The Egyptian Revolution and the Precariousness of Modern Autocracy.
Posted by democratist on January 29, 2011
29th January 2011,
Some of the less perceptive among Democratist’s readers might be forgiven for believing that the US has been caught off-guard by the revolt in Egypt, and that events there have been given much of their impetus by the example of the similar uprising in Tunisia a couple of weeks ago.
Certainly that is the impression one might have garnered from the lack of US government public statements on the subject until yesterday, and an evident unwillingness to abandon long-time ally Hosni Mubarak in Obama’s statement late last night, despite it becoming increasingly apparent that the writing is on the wall.
But if you thought that the Americans had been caught short, you’d be wrong, because in fact it was the CIA that planned and has directed the uprising in Egypt all along - at least according to Russia Today.
Since late last night, RT has been claiming that recently released Wikileaks cables reveal that the US has been plotting to overthrow Mubarak for “at least three years” and that they, ”show Washington had been secretly backing leading figures behind the uprising.”
Curiously, RT does not include a link to these documents on their website, so Democratist decided to have a look for ourselves…
It turns out that the extent of the “US plotting” (according to the Telegraph article that broke the story) was that the US Embassy in Cairo helped a young dissident attend a summit for activists in New York in December 2008, while working to keep his identity secret from Egyptian state police.
A couple of days after his return, when this individual claimed that Egyptian opposition forces were drawing up a plan for a transition to a parliamentary democracy, US Ambassador Scobey (unsurprisingly) questioned whether such an “unrealistic” plot could work, or ever even existed.
Scobey’s reaction (like Obama’s statement yesterday) and the wealth of other Wikileaks documents that repeatedly underscore the deep and enduring political and military relationship between the US and the Mubarak regime over the last 30 years suggest a rather different story to that put forward by Russia Today; one where the US has attempted to balance the realpolitik support of an important if nasty autocratic ally with a comparatively limited liberal policy of help for moderate oppositionists. Subsequently, it is apparent that the Americans did not expect their democratization projects to have any significant impact over the short-term, and have been caught largely unprepared by the recent rioting.
So why has RT suddenly decided that what is happening in Egypt is a CIA-backed coup?
The answer is simple; just as in Georgia and Ukraine, from the perspective of the nomenklatura, any major popular democratic uprising has to be presented to the Russian people (and by extension the world at large) as part of an “American plot”, because what has to be avoided at all costs is the idea that people might actually be able to think for themselves.

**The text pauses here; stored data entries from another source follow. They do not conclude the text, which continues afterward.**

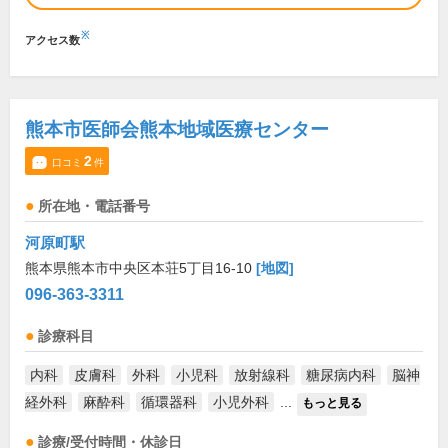
※
アクセス数
熊本市医師会熊本地域医療センター
2
口コミ
件
所在地・電話番号
河原町駅
熊本県熊本市中央区本荘5丁目16-10
[地図]
096-363-3311
診療科目
内科
皮膚科
外科
小児科
放射線科
糖尿病内科
脳神
経外科
麻酔科
循環器科
小児外科
...
もっと見る
診療/受付時間・休診日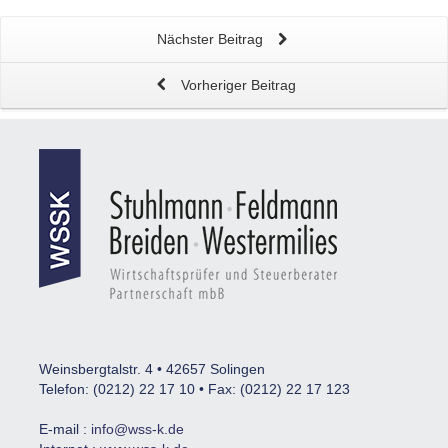
Nächster Beitrag
Vorheriger Beitrag
Weinsbergtalstr. 4 • 42657 Solingen
Telefon: (0212) 22 17 10 • Fax: (0212) 22 17 123
E-mail :
info@wss-k.de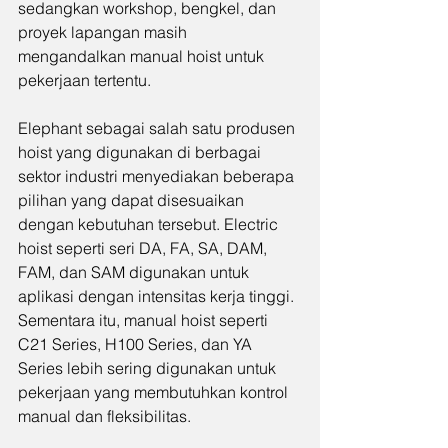
sedangkan workshop, bengkel, dan 
proyek lapangan masih 
mengandalkan manual hoist untuk 
pekerjaan tertentu.
Elephant sebagai salah satu produsen 
hoist yang digunakan di berbagai 
sektor industri menyediakan beberapa 
pilihan yang dapat disesuaikan 
dengan kebutuhan tersebut. Electric 
hoist seperti seri DA, FA, SA, DAM, 
FAM, dan SAM digunakan untuk 
aplikasi dengan intensitas kerja tinggi. 
Sementara itu, manual hoist seperti 
C21 Series, H100 Series, dan YA 
Series lebih sering digunakan untuk 
pekerjaan yang membutuhkan kontrol 
manual dan fleksibilitas.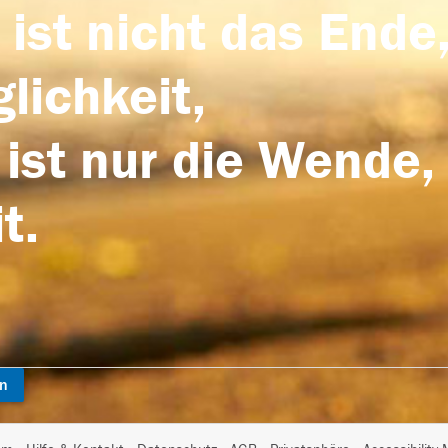
 ist nicht das Ende,
lichkeit,
 ist nur die Wende,
t.
en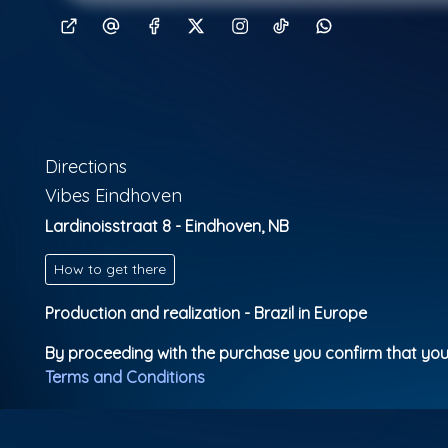
Directions
Vibes Eindhoven
Lardinoisstraat 8 - Eindhoven, NB
How to get there
Production and realization - Brazil in Europe
By proceeding with the purchase you confirm that you
Terms and Conditions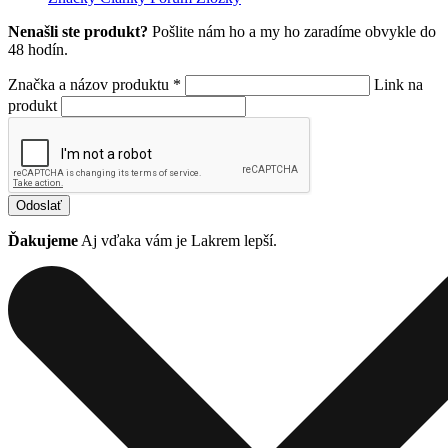
Nenašli ste produkt?
Pošlite nám ho a my ho zaradíme obvykle do
48 hodín.
Značka a názov produktu *
Link na
produkt
Odoslať
Ďakujeme
Aj vďaka vám je Lakrem lepší.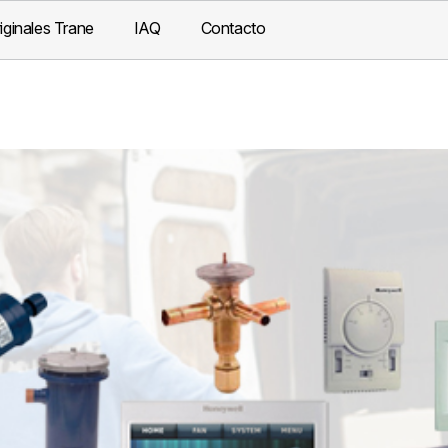
iginales Trane
IAQ
Contacto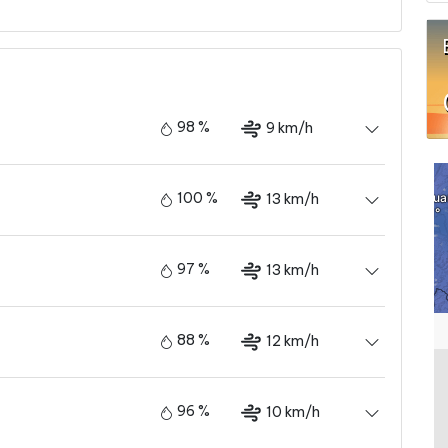
98 %
9 km/h
100 %
13 km/h
97 %
13 km/h
88 %
12 km/h
96 %
10 km/h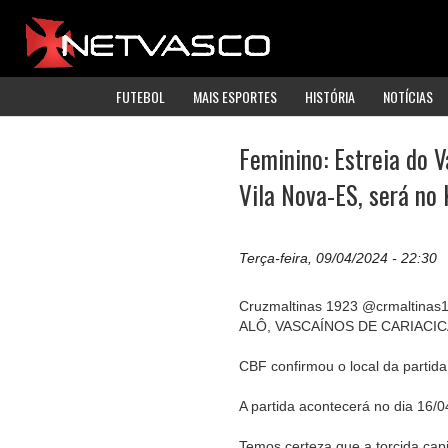
FUTEBOL
MAIS ESPORTES
HISTÓRIA
NOTÍCIAS
Feminino: Estreia do V
Vila Nova-ES, será no
Terça-feira, 09/04/2024 - 22:30
Cruzmaltinas 1923 @crmaltinas
ALÔ, VASCAÍNOS DE CARIACICA
CBF confirmou o local da partida
A partida acontecerá no dia 16/04
Temos certeza que a torcida cap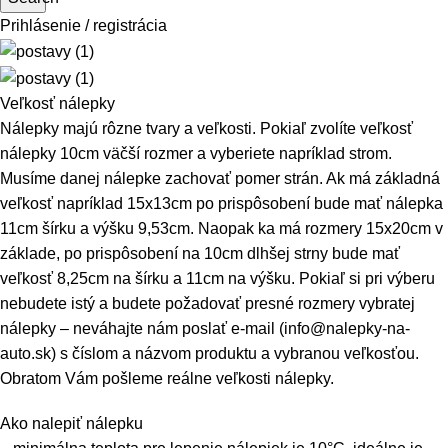
Prihlásenie / registrácia
Veľkosť nálepky
Nálepky majú rôzne tvary a veľkosti. Pokiaľ zvolíte veľkosť
nálepky 10cm väčší rozmer a vyberiete napríklad strom.
Musíme danej nálepke zachovať pomer strán. Ak má základná
veľkosť napríklad 15x13cm po prispôsobení bude mať nálepka
11cm šírku a výšku 9,53cm. Naopak ka má rozmery 15x20cm v
základe, po prispôsobení na 10cm dlhšej strny bude mať
veľkosť 8,25cm na šírku a 11cm na výšku. Pokiaľ si pri výberu
nebudete istý a budete požadovať presné rozmery vybratej
nálepky – neváhajte nám poslať e-mail (info@nalepky-na-
auto.sk) s číslom a názvom produktu a vybranou veľkosťou.
Obratom Vám pošleme reálne veľkosti nálepky.
Ako nalepiť nálepku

As long as it’s all the CIA’s fault, that’s OK. But if people in other countries can overthrow oppressive regimes, then the Russians might slowly wake up to the idea that they might one day do the same thing – and that would never do.
Russia Today’s position reveals the precariousness of modern autocracy; the Egyptian revolt highlights that, while the last few years may have been witness to some democratic reversals in the CIS (Ukraine, Belarus), on the global scale, the last two centuries (and especially the last sixty years) demonstrate the growing potency of the democratic ideal, and the erosion of autocracy as a legitimate form of governance, even in the most unexpected places, and despite the United States perceived hypocrisy on this issue.
Over the long-term the nomenklatura has much to fear from this trend, and it is therefore unsurprising their apologists make every effort to explain it away as renewed Western imperialism. In turn, the US and EU have much to gain; but only if they make clear through their actions as well as words that, in addition to the necessary realist policies, they are willing to recognize and support the democratic aspirations of people throughout the region, and indeed the world wherever possible.